Et je vois bien que les décisions qui sont prises à l'encontre des élus, notamment dans le cadre des campagnes électorales, c'est ce que je connais le mieux, sont en général particulièrement sévères.

6:50
Présentateur

– Merci beaucoup, merci Gilles Lurton d'avoir été avec nous, maire de Saint-Malo. Ça abîme l'image de la France, comme l'a dit M. Le Maire ?

6:59
Vincent Delahaye

– Oui, clairement, moi je pense que vu de l'étranger, ça fait quand même très très bizarre d'avoir un ancien président de la République qui va se retrouver en prison, ça je pense que… – Et je voudrais revenir sur le traitement particulier des élus, mais je ne veux pas dire que les élus ne doivent pas être exemplaires et faire très attention à tout, moi je pense que c'est absolument indispensable. Par contre, ils doivent être traités sur le plan judiciaire comme tout citoyen et pas de façon particulièrement sévère. Et là, on a l'impression que vraiment avec…
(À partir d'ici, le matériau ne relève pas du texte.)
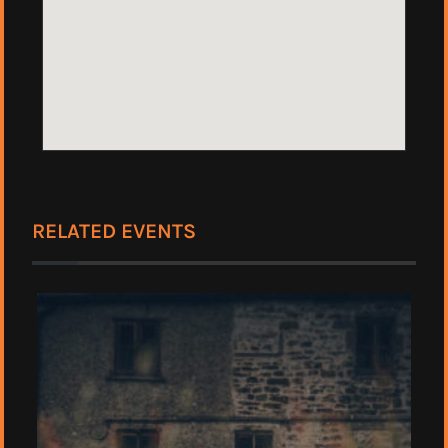
RELATED EVENTS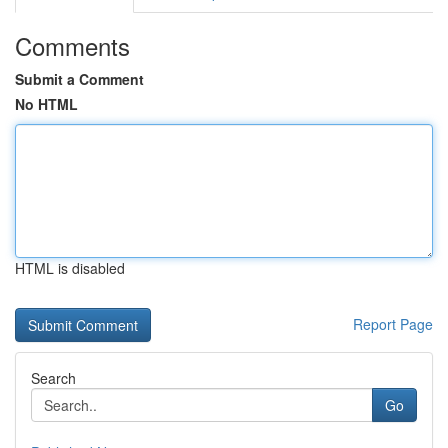
Comments
Submit a Comment
No HTML
HTML is disabled
Report Page
Search
Go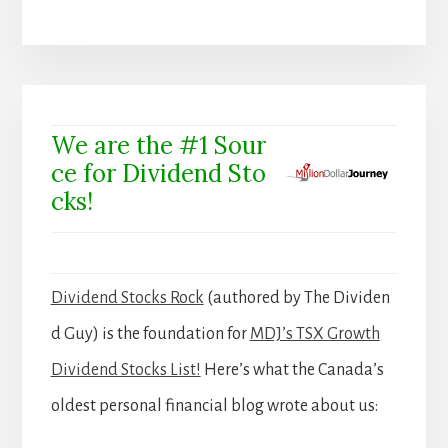
We are the #1 Sour
ce for Dividend Sto
cks!
Dividend Stocks Rock
(authored by The Dividen
d Guy) is the foundation for
MDJ’s TSX Growth
Dividend Stocks List!
Here’s what the Canada’s
oldest personal financial blog wrote about us: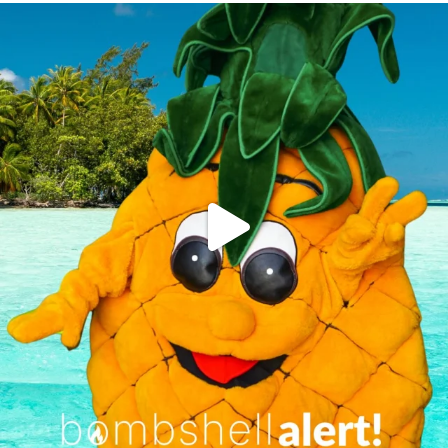
campusview_gvsu
Jun 4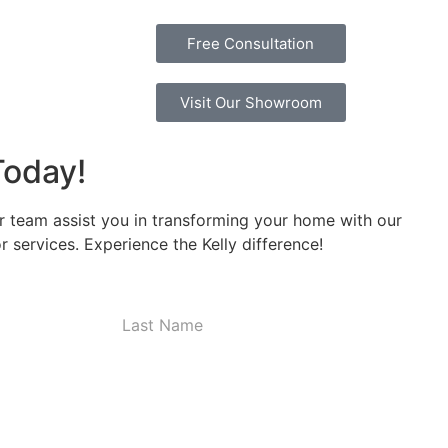
Free Consultation
Visit Our Showroom
Today!
r team assist you in transforming your home with our
 services. Experience the Kelly difference!
Last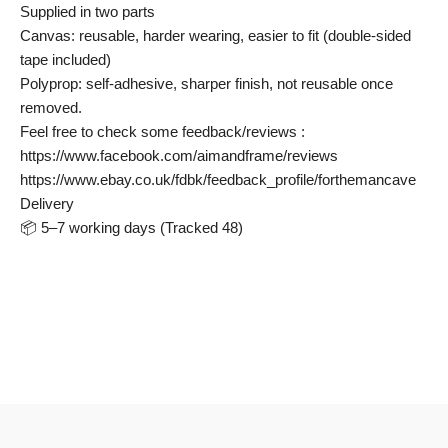
Supplied in two parts
Canvas: reusable, harder wearing, easier to fit (double-sided
tape included)
Polyprop: self-adhesive, sharper finish, not reusable once
removed.
Feel free to check some feedback/reviews :
https://www.facebook.com/aimandframe/reviews
https://www.ebay.co.uk/fdbk/feedback_profile/forthemancave
Delivery
📦 5–7 working days (Tracked 48)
– Alors il faut effectivement, a priori, pas commenter les décisions de justice, mais on est bien obligé de donner son point de vue, et en démocratie, je dirais qu'on donne notre point de vue, ça ne veut pas dire qu'on met en cause la justice en général, et on a besoin d'une justice indépendante…

7:43
Invité

– Il y a une séparation des pouvoirs. – Oui, il y a une séparation du pouvoir. – Les parlementaires et la justice.

7:46
Vincent Delahaye

– Ça c'est très clair, c'est très clair, ce qui ne veut pas dire qu'on ne puisse pas donner un avis personnel sur une décision qui a été prise.

7:51
Présentateur

– Ce matin, dans la presse, on peut lire évidemment beaucoup d'éditoriaux, puisque la presse parle énormément de cette condamnation, notamment qui parle de désacralisation du pouvoir. Est-ce que vous partagez ça ?

8:02
Vincent Delahaye

– Peut-être, peut-être. Honnêtement, je ne peux pas vous dire, pour moi, est-ce que c'est une désacralisation du pouvoir. En tout cas, c'est quelque chose de très fort, c'est sûr. C'est sûr que c'est très très fort. Quand on parle de déflagration, je pense que c'est… Le maire de Saint-Malo parlait de séisme politique. Je pense que ça en est temps.

8:24
Présentateur

– On va écouter une autre réaction, c'est celle de votre collègue, sénatrice Cécile Kukerman. Bonjour, merci beaucoup d'être avec nous, sénatrice et l'alors président du groupe communiste, ici au Sénat. Cette condamnation, Nicolas Sarkozy, on a dit hier que c'était une gravité extrême pour l'État de droit. Qu'est-ce que vous en dites, Mme Kukerman ? – Mais tout d'abord, je pense qu'en État de droit, tous les citoyens sont égaux devant la justice.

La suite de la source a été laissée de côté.